### Your objective
Retype, exactly as they appear below, the lines between the line holding "добу наперед (РДН), та, значно" and the line holding "виробників ВДЕ за", both ends included.

(Saved entries)
+++

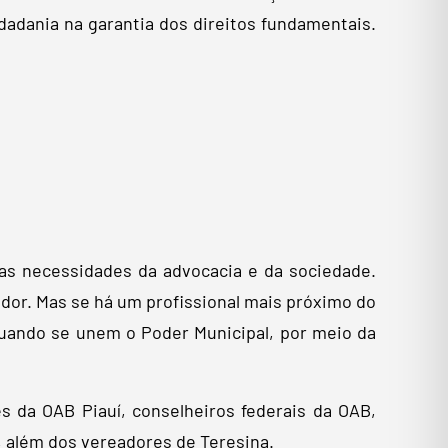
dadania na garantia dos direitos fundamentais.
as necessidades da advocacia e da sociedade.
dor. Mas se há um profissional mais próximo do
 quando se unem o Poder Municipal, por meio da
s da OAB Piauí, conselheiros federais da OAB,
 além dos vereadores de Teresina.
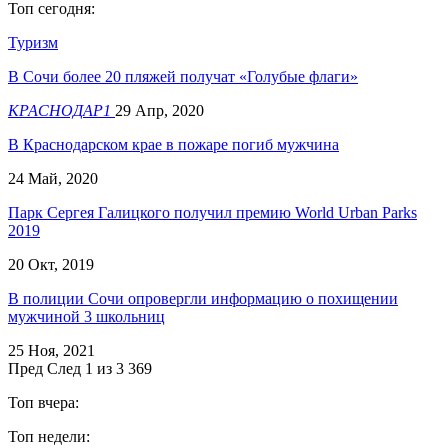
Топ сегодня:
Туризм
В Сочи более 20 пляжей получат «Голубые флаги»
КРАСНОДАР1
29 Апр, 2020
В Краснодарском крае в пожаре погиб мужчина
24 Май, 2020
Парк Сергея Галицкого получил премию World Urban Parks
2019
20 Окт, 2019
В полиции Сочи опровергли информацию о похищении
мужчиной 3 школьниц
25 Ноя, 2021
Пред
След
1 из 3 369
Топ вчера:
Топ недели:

+++

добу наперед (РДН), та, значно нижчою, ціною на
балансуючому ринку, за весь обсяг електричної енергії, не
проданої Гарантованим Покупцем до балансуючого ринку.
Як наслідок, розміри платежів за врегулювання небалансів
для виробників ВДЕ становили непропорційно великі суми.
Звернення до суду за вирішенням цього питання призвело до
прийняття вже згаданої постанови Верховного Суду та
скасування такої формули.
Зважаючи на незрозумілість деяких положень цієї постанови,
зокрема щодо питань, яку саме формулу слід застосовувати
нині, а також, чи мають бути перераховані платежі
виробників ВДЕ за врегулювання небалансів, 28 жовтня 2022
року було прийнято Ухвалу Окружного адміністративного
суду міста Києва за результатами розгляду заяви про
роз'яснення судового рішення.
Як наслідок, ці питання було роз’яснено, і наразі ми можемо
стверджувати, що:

+++

### Output of the exercise
добу наперед (РДН), та, значно нижчою, ціною на
балансуючому ринку, за весь обсяг електричної енергії, не
проданої Гарантованим Покупцем до балансуючого ринку.
Як наслідок, розміри платежів за врегулювання небалансів
для виробників ВДЕ становили непропорційно великі суми.
Звернення до суду за вирішенням цього питання призвело до
прийняття вже згаданої постанови Верховного Суду та
скасування такої формули.
Зважаючи на незрозумілість деяких положень цієї постанови,
зокрема щодо питань, яку саме формулу слід застосовувати
нині, а також, чи мають бути перераховані платежі
виробників ВДЕ за врегулювання небалансів, 28 жовтня 2022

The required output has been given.